A commanding exercise in graphic power and negative space—engineered to arrest attention from across a lobby. The right third is dominated by the colossal, blood‑red title , rendered like a painted strike across the image field, with the vertical reading さむらい set beside it. Above, the blue headline shouts the film’s moral climate in staccato bursts: 「裏切り!暗殺!動乱の幕末を切り裂く野望の豪剣!」—a breathless catalogue of betrayal, assassination, and ambition cleaving through the turmoil of the Bakumatsu.

At left, the composition detonates into an unforgettable close‑up: a swordsman’s face fills the frame, katana thrust straight toward the viewer, the guard and blade creating a brutal, foreshortened perspective that turns the poster into a confrontation. The centre panel widens to a stark courtyard tableau—figures converging in motion beneath bare trees and dark rooflines—before the eye is pulled back to the monumental red kanji. A strip of four cast portraits punctuates the lower right, while the lower left carries the principal credits, including Hashimoto’s screenplay (脚本/橋本忍) and a distinctive typographic director credit that interlocks 岡本 with 監督—a compact, modernist flourish consistent with Okamoto’s sensibility. The Toho roundel (東宝) at the upper right completes the studio identification.

Why collectors prize this example

  • Japanese premiere B1×3 three‑sheet billboard—a format with exceptionally low survival due to scale, theatre use, and routine disposal.

  • Monumental display impact (approx. 218 × 103 cm / 86 × 40 in)—the classic Toho panoramic billboard size, and exactly the same dimensions as the Hiken three‑sheet.

  • Kihachi Okamoto at full force: a central figure of 1960s chambara modernism, prized for his bleak, contemporary edge within period form.

  • Shinobu Hashimoto screenplay and Mifune Productions provenance—top‑tier creative and production pedigree for Toho’s prestige action cycle.

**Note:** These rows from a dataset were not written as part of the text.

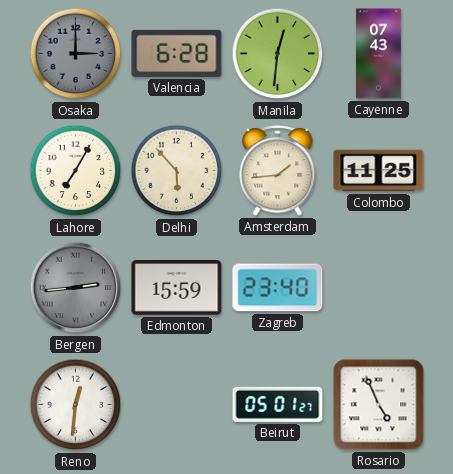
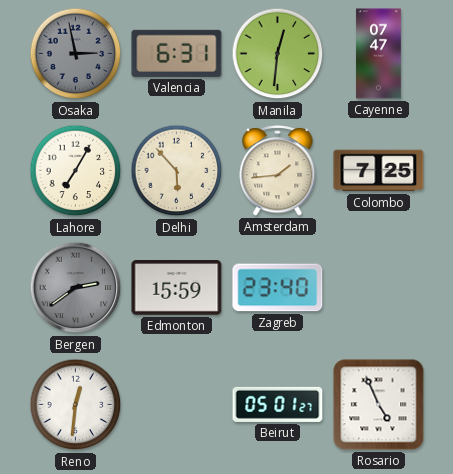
Osaka: 3:00 -> 2:58
Valencia: 6:28 -> 6:31
Cayenne: 07:43 -> 07:47
Colombo: 11:25 -> 7:25
Bergen: 2:44 -> 2:39
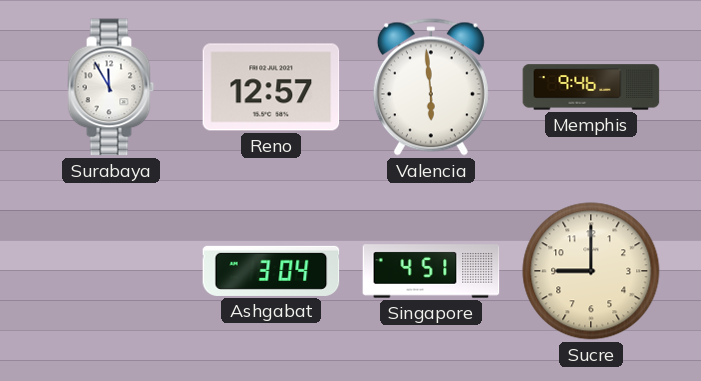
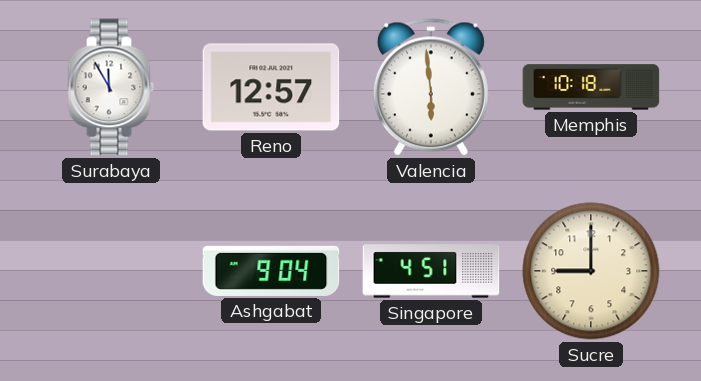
Memphis: 9:46 -> 10:18
Ashgabat: 3:04 -> 9:04
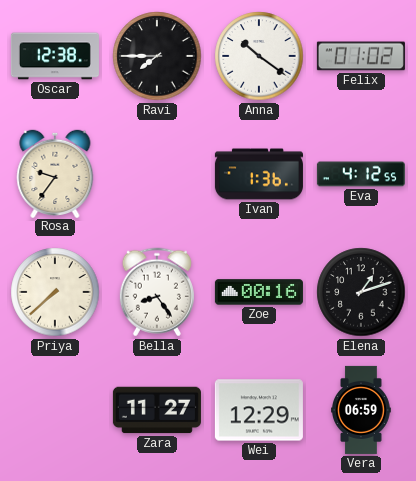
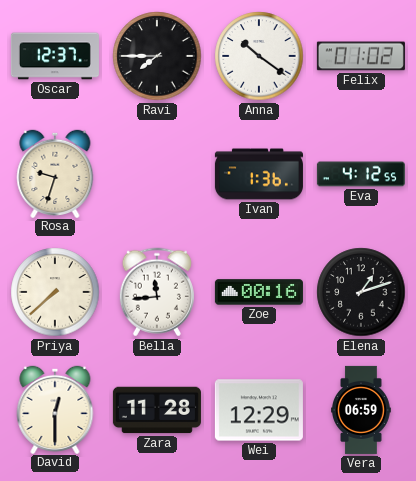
Oscar: 12:38 -> 12:37
Rosa: 9:36 -> 9:33
Bella: 8:24 -> 11:44
David: none -> 12:30
Zara: 11:27 -> 11:28
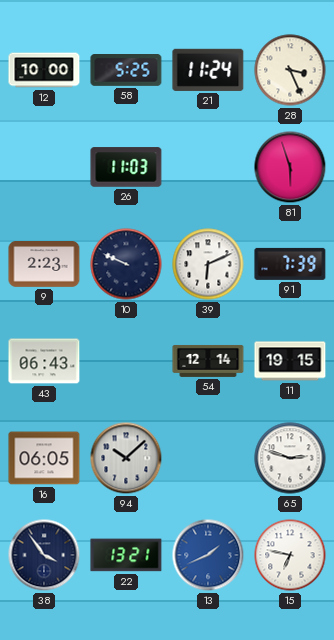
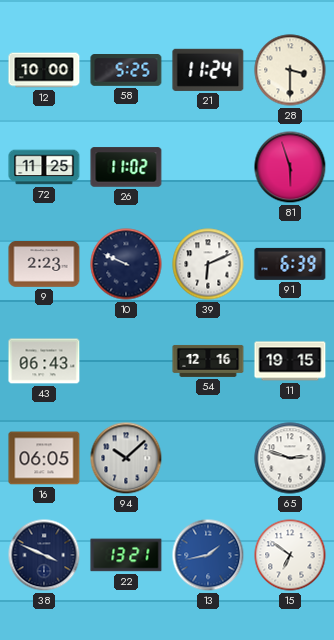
28: 3:26 -> 3:30
72: none -> 11:25
26: 11:03 -> 11:02
91: 7:39 -> 6:39
54: 12:14 -> 12:16
38: 3:54 -> 3:49
13: 1:41 -> 1:43
15: 6:47 -> 6:51
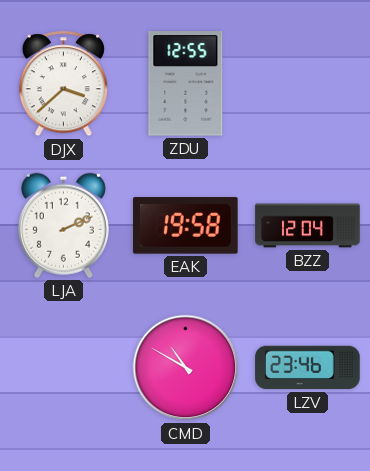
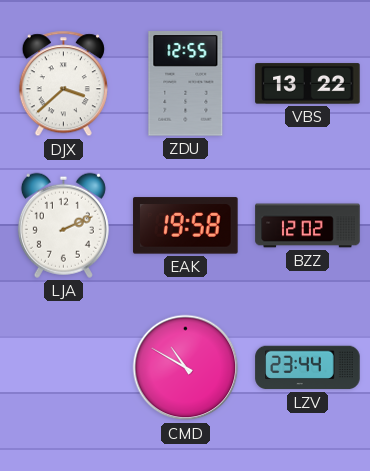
VBS: none -> 13:22
BZZ: 12:04 -> 12:02
LZV: 23:46 -> 23:44
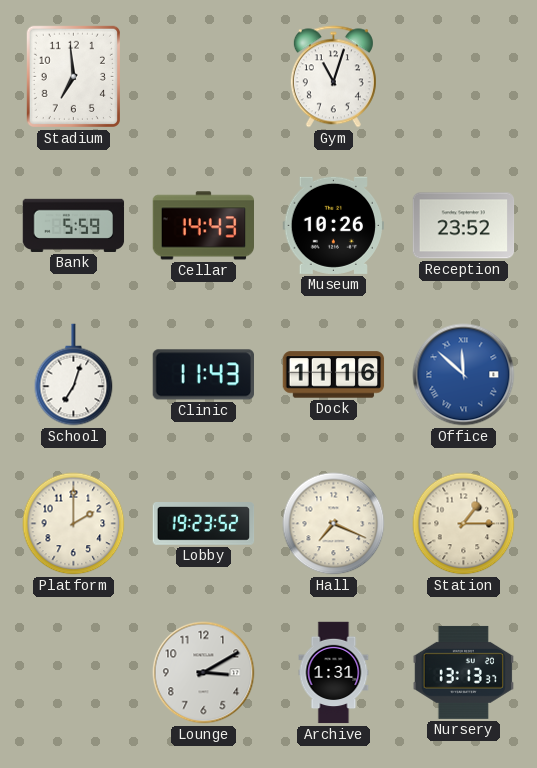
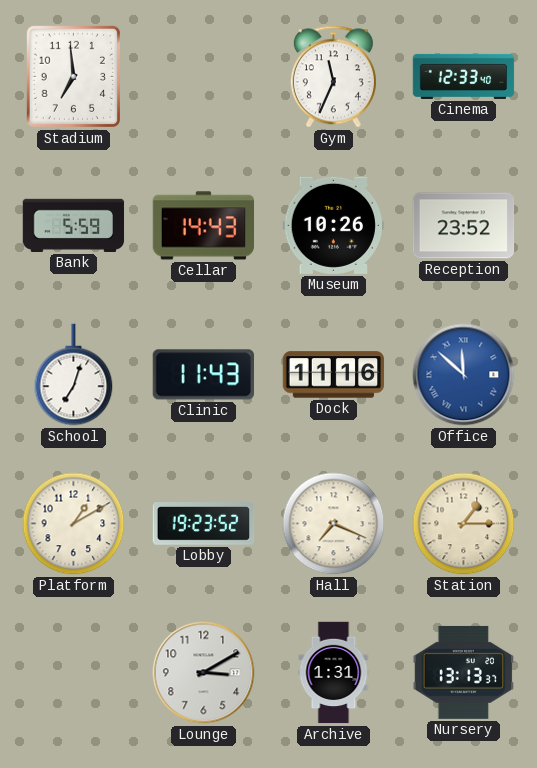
Gym: 11:03 -> 11:34
Cinema: none -> 12:33
Platform: 2:00 -> 1:10
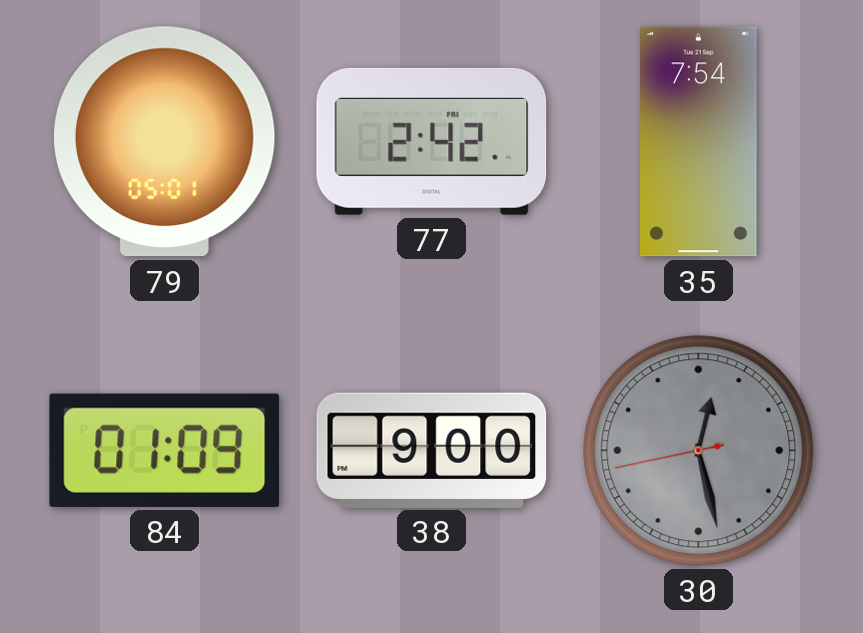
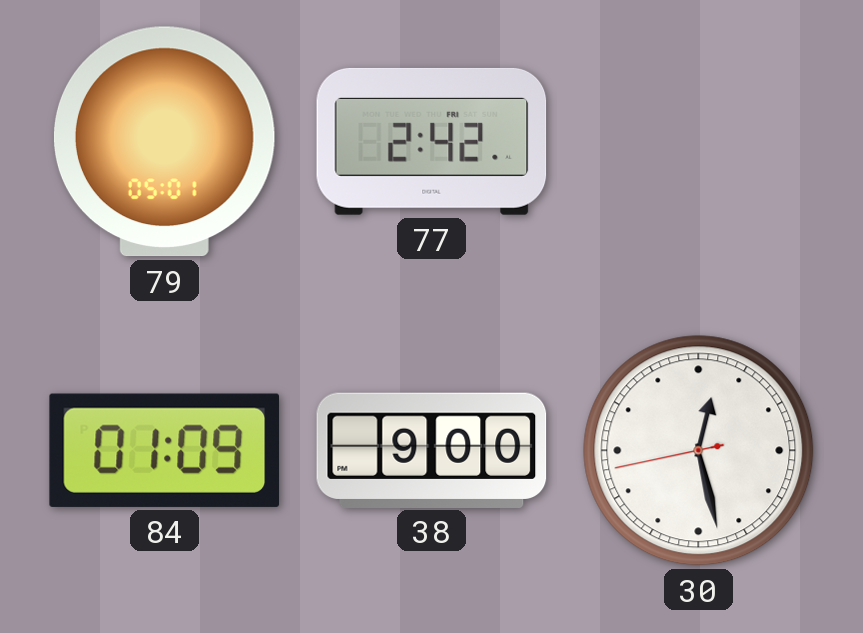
35: 7:54 -> none
30 dial: grey -> white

  • One of the era’s most arresting campaign designs: giant red 侍 balanced against a wall‑scale, confrontational sword‑point close‑up, with the blue headline and Toho crest delivering instant authority.

Conservation

Unrestored and not linen‑backed. Folded as issued for distribution (one vertical and one horizontal fold per sheet), with expected light fold wear. Paper remains strong and supple with crisp printing, well suited to professional conservation framing or display as is.

Condition

Excellent. Theatre‑used three‑sheet set with very minimal edge/handling wear. Folded as issued with light, localized stress at fold intersections only. Colours remain strong—especially the saturated red title and blue headline—against a clean, high‑contrast photographic field. Verso shows mild, even age‑toning with occasional faint handling marks and light pencil notations consistent with original distribution and theatre use. Please review the provided front‑and‑back photographs—shown is the exact poster offered.

It is over 60 years old.
It is not a reproduction or a reprint.
Certificate of Authenticity included.

A rare opportunity to acquire Samurai / Samurai Assassin at its maximum scale: a premiere Toho three‑sheet billboard where monumental kanji, modernist typography, and a sword‑point close‑up create one of the most forceful large‑format jidaigeki displays of the 1960s.